## The problem
Make an exact copy of the records that follow, with each picture omitted.

## Records to process
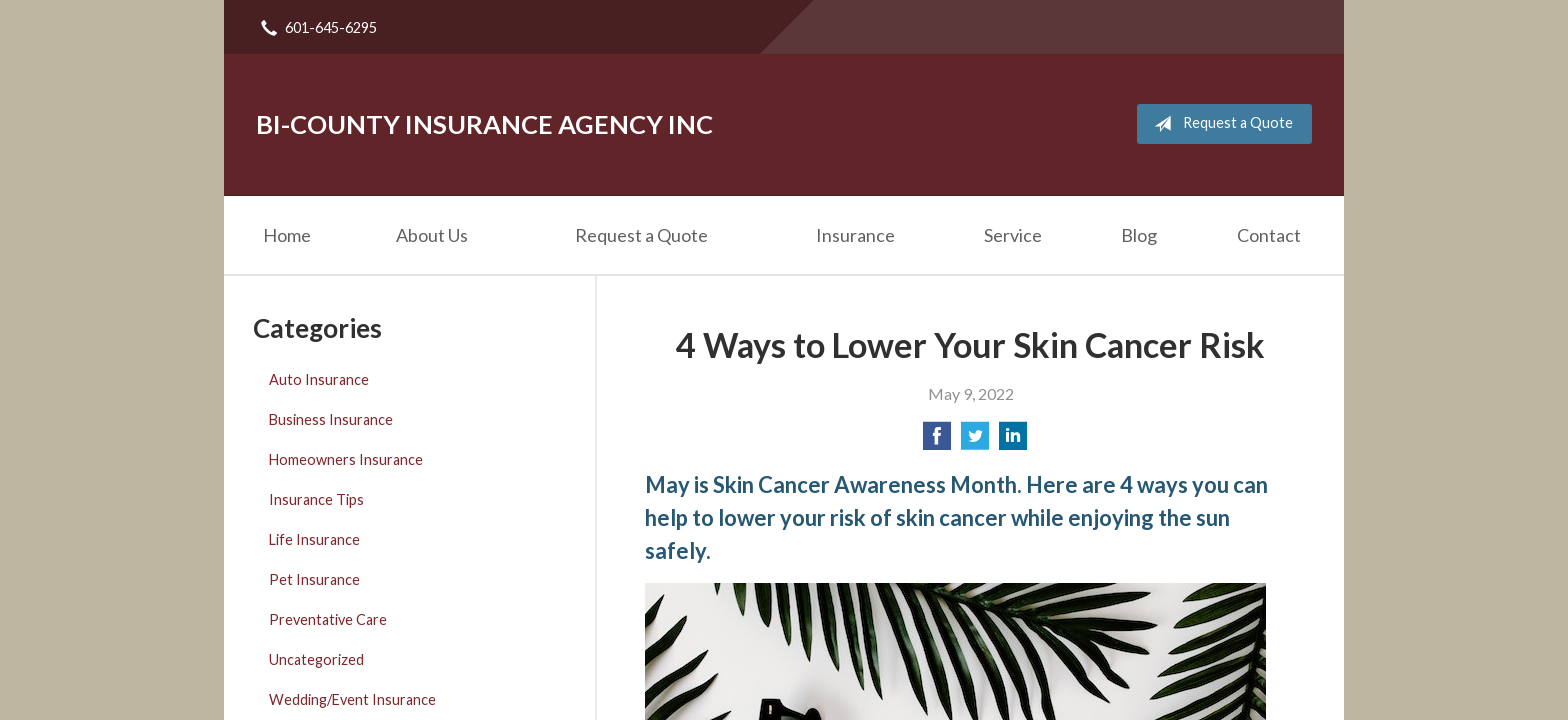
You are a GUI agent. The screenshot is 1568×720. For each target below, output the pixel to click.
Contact (1269, 235)
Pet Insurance (314, 579)
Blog (1139, 235)
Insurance (855, 235)
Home (287, 235)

## Exercise result
You are a GUI agent. The screenshot is 1568×720. For each target below, output the pixel to click.
Contact (1269, 235)
Pet Insurance (314, 579)
Blog (1139, 235)
Insurance (855, 235)
Home (287, 235)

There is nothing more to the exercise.